On connaît ces critiques, elles se justifient en général. Mais quand, à l’inverse, les propositions se complètent les unes les autres, quand les mots et images d’une œuvre sont repris, renforcés, complétés par l’œuvre qui suit, quand, plutôt que d’écraser le sens, celui-ci est coconstruit par les différentes créations, c’est une tout autre expérience qui s’ouvre à nous. Bien évidemment, cette porosité est toujours à l’œuvre lors d’un festival et le hasard peut merveilleusement faire s’entrechoquer des narrations, créant en nous des idées et émotions aussi originales que déconcertantes. Mais ce dont je voudrais parler ici, c’est quand cette expérience est le résultat d’une programmation, autrement dit de choix réfléchis. En effet, si chaque programmateur·ice de saison théâtrale rêve peut-être que son public assiste à l’ensemble de sa sélection, ce rêve a davantage de chance de se réaliser dans le cadre de cet espace-temps à part qu’est le festival.

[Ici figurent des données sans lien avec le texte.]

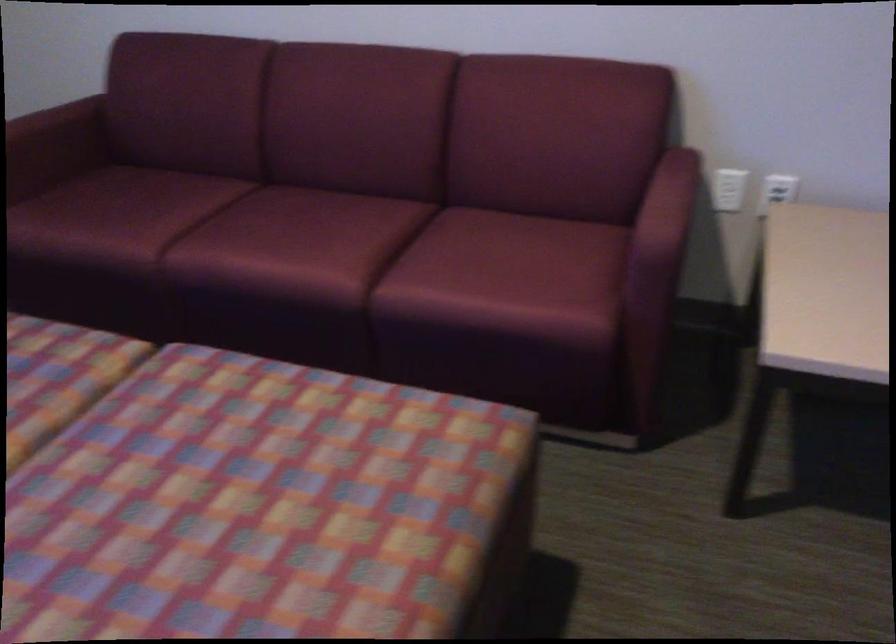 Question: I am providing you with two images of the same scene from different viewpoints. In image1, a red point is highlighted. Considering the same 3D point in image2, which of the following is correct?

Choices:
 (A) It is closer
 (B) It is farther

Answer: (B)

Se plonger dans la programmation du Théâtre des Doms

S’interroger sur les récits qui nous sont racontés. Observer les formes choisies pour nous les transmettre et les modalités d’adresses mises en place.

Le théâtre des Doms, c’est le Pôle Sud de la création de la Belgique francophone, sa vitrine dans la cité des papes. La structure, actuellement dirigée par Alain Cofino Gomez vise à promouvoir – en particulier pendant le festival – des artistes de la Fédération Wallonie-Bruxelles. L’enjeu de diffusion y est donc essentiel. Si la structure accueille de nombreux·ses professionnel·les, elle a également été adoptée par les festivalier·ères. De fait, en raison de la qualité de sa programmation, le théâtre des Doms s’est, au fil des années, véritablement imposé dans le off.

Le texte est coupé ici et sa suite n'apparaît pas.